- **WHAT NEEDS TO BE DONE**
Only lines with the string "para" should be returned from the data below.

# # # # #

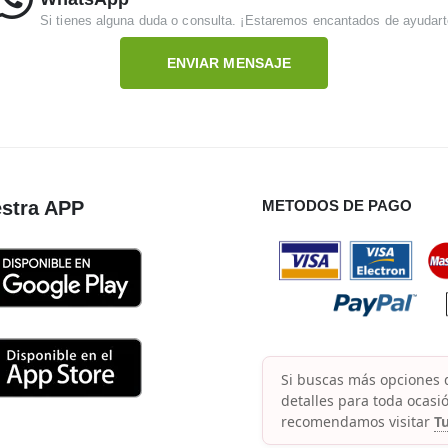
Si tienes alguna duda o consulta. ¡Estaremos encantados de ayudart
ENVIAR MENSAJE
stra APP
METODOS DE PAGO
Si buscas más opciones d
detalles para toda ocasió
recomendamos visitar
Tu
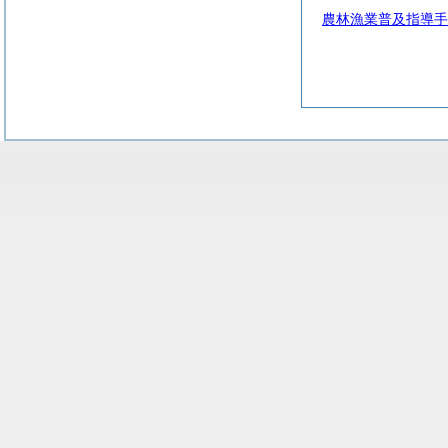
農林漁業普及指導手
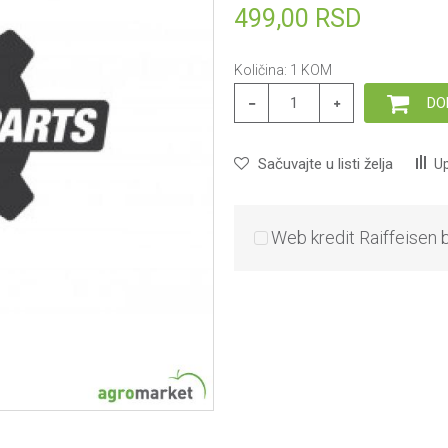
499,00
RSD
Količina:
1
KOM
DO
Sačuvajte u listi želja
Up
Web kredit Raiffeisen 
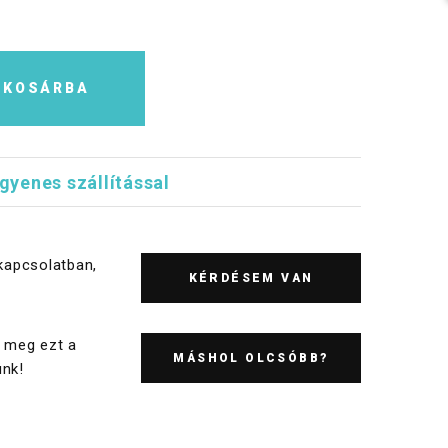
KOSÁRBA
ngyenes szállítással
kapcsolatban,
KÉRDÉSEM VAN
 meg ezt a
MÁSHOL OLCSÓBB?
nk!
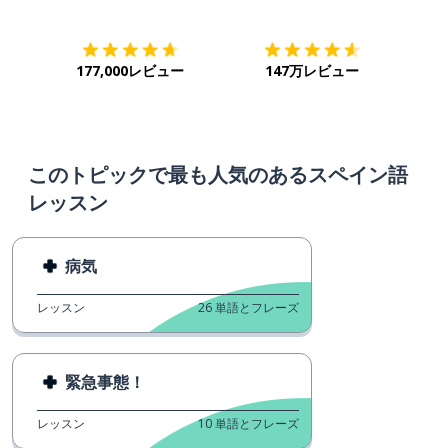
177,000レビュー
147万レビュー
このトピックで最も人気のあるスペイン語
レッスン
病気
レッスン
26
単語とフレーズ
緊急事態！
レッスン
10
単語とフレーズ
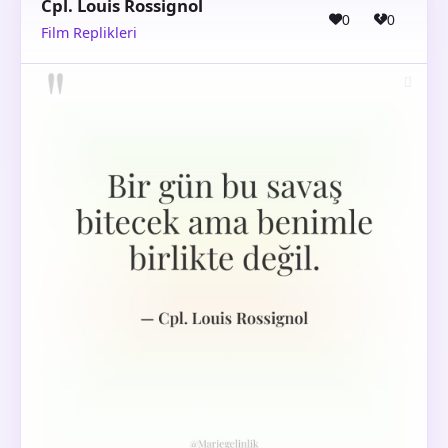
Cpl. Louis Rossignol
0
0
Film Replikleri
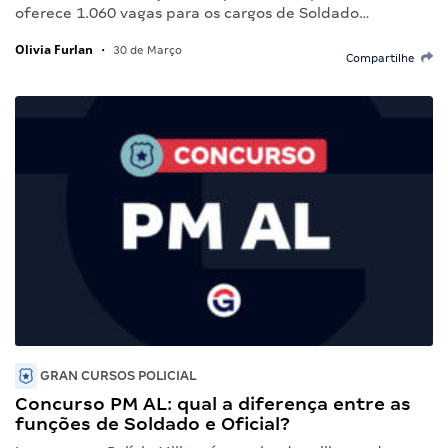
oferece 1.060 vagas para os cargos de Soldado…
Olivia Furlan
•
30 de Março
Compartilhe
GRAN CURSOS POLICIAL
Concurso PM AL: qual a diferença entre as
funções de Soldado e Oficial?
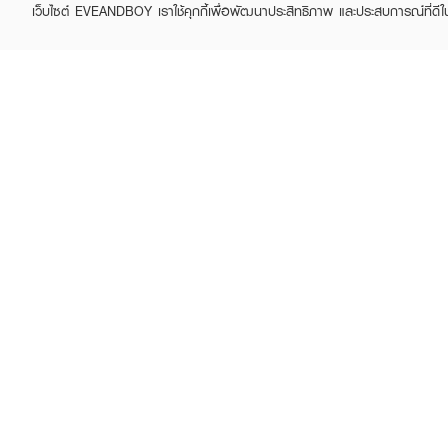
เว็บไซต์ EVEANDBOY เราใช้คุกกี้เพื่อพัฒนาประสิทธิภาพ และประสบการณ์ที่ดี
Purchase
2 promotions available
Free
฿500+
4U2
4U2
Jelly Tint
Serum Tint Oil 01
฿199
฿299
฿299
(33%)
+9
+8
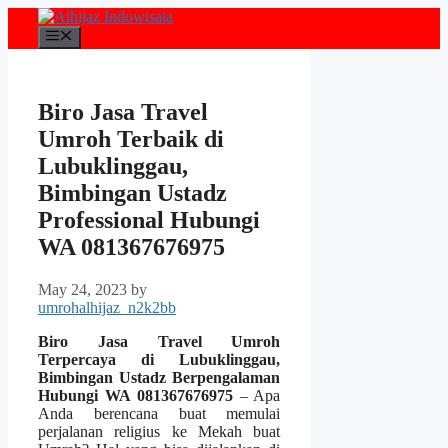
Skip
to
Menu
content
Biro Jasa Travel
Umroh Terbaik di
Lubuklinggau,
Bimbingan Ustadz
Professional Hubungi
WA 081367676975
May 24, 2023
by
umrohalhijaz_n2k2bb
Biro Jasa Travel Umroh
Terpercaya di Lubuklinggau,
Bimbingan Ustadz Berpengalaman
Hubungi WA 081367676975
– Apa
Anda berencana buat memulai
perjalanan religius ke Mekah buat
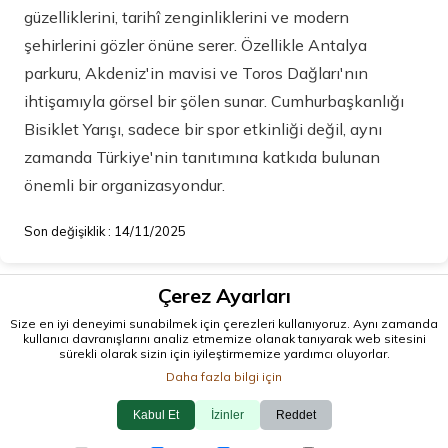
güzelliklerini, tarihî zenginliklerini ve modern
şehirlerini gözler önüne serer. Özellikle Antalya
parkuru, Akdeniz'in mavisi ve Toros Dağları'nın
ihtişamıyla görsel bir şölen sunar. Cumhurbaşkanlığı
Bisiklet Yarışı, sadece bir spor etkinliği değil, aynı
zamanda Türkiye'nin tanıtımına katkıda bulunan
önemli bir organizasyondur.
Son değişiklik : 14/11/2025
Çerez Ayarları
Size en iyi deneyimi sunabilmek için çerezleri kullanıyoruz. Aynı zamanda
kullanıcı davranışlarını analiz etmemize olanak tanıyarak web sitesini
sürekli olarak sizin için iyileştirmemize yardımcı oluyorlar.
Daha fazla bilgi için
© 2026 antalya.tc
Kabul Et
İzinler
Reddet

# # # # #

- **EXERCISE ANSWER**
detalles para toda ocasió
oferece 1.060 vagas para os cargos de Soldado…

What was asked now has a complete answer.